As we move further into the so-called Anthropocene (see end-note), how do we encourage our children to become proactive conservationists? Do you think it’s important, or simply a challenge for future generations to sort out?
And what about rural schoolchildren in particular?
Every nation is different but in in our country, which is already struggling with basic literacies, many believe that the focus should remain English and math’s literacy. Certainly NOT conservation literacy, “a nice to have” they might call it.
But then you read another alarmist article – often based on research conducted by reputable scientists – that argues that “we’re ever closer to the apocalypse”.
Or, even worse, you witness first hand, short-sighted land policies that are destroying indigenous wildernesses. And the latter is happening all over the world.
Our not-for-profit partners at Good Work Foundation (GWF) are focusing on core-literacies (English, math’s and digital) but have recently added conservation literacy to the curriculum for grade four and five learners, thanks to the generous support of Konica Minolta South Africa (KMSA).

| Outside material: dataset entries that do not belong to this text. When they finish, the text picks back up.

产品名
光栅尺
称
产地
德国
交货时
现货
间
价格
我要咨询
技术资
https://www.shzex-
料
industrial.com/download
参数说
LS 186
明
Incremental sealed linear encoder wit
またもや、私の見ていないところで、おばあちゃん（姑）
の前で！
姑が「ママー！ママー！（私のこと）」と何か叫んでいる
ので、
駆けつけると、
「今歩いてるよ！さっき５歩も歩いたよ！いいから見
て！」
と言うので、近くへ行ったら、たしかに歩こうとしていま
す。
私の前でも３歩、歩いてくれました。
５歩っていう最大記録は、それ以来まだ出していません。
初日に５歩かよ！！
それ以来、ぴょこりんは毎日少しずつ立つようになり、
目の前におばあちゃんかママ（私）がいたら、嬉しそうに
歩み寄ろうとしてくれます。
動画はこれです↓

Both GWF and KMSA believe that conservation is critical. Critical now. Critical today.
“Our primary goal for school-aged learners – as a rural centre of education in South Africa – is to support a dramatic improvement in English, math’s, and digital literacy” says Kate Groch, CEO of GWF.
“However, with a large portion of our blended learning taking place on digital devices, there is an obvious opportunity for students to learn about our natural world at the same time as improving their English and digital literacy.

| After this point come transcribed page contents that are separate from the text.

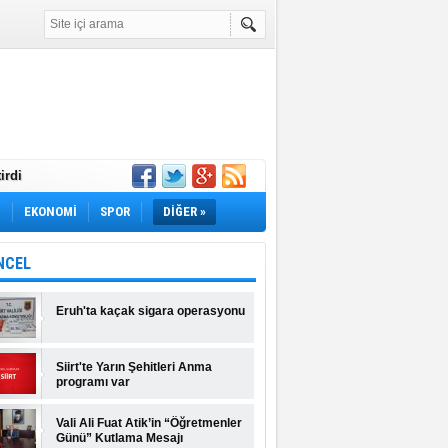
irdi
Yok! İş Arayanlar
M
EKONOMİ
SPOR
DİĞER »
rı Açıklandı!
lı Fiyatlar ve
NCEL
Eruh'ta kaçak sigara operasyonu
Siirt'te Yarın Şehitleri Anma
programı var
Vali Ali Fuat Atik’in “Öğretmenler
Günü” Kutlama Mesajı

We say ‘obvious’ for a number of reasons: (1) We are based in Mpumalanga, adjacent to one of the world’s largest natural conservation areas; (2) Tourism is one of Mpumalanga’s biggest economies, and is growing; (3) There is an opportunity to incorporate more people living adjacent to wildlife areas into the economy of wildlife, or at least, to provide them with realistic access to this profession; and (4) Through urbanisation, South Africans are losing their connection to nature and we must address this issue.”
As an example of blended learning in a high-paced, fun, and interactive learning space, GWF regularly create days focused on conservation literacy in their Open Learning Academy at Hazyview Digital Learning Centre. At a recent conservation literacy day, children from a local primary school were able to watch conservation videos on the big screen (“Bush School” originals filmed by John Varty and presented by Shan Varty), read interactive wildlife eBooks, practise flying on flight simulators, and then experiment on real drones.
“This programme is designed for Grade 4 learners. And it’s not perfect. But what we are getting right is ‘creating a space of wonder, and a space of curiosity’” says Groch.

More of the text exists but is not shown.